Page images and extracted text —
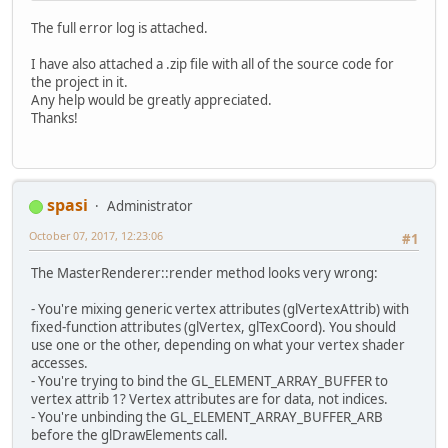
# See problematic frame for where t
The full error log is attached.
I have also attached a .zip file with all of the source code for
the project in it.
Any help would be greatly appreciated.
Thanks!
spasi
Administrator
October 07, 2017, 12:23:06
#1
The MasterRenderer::render method looks very wrong:
- You're mixing generic vertex attributes (glVertexAttrib) with
fixed-function attributes (glVertex, glTexCoord). You should
use one or the other, depending on what your vertex shader
accesses.
- You're trying to bind the GL_ELEMENT_ARRAY_BUFFER to
vertex attrib 1? Vertex attributes are for data, not indices.
- You're unbinding the GL_ELEMENT_ARRAY_BUFFER_ARB
before the glDrawElements call.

WHAT THE EXERCISE ASKS — Your answer must be a single number: the count of lines in these records that contain "attributes".

TASK SOLUTION — 3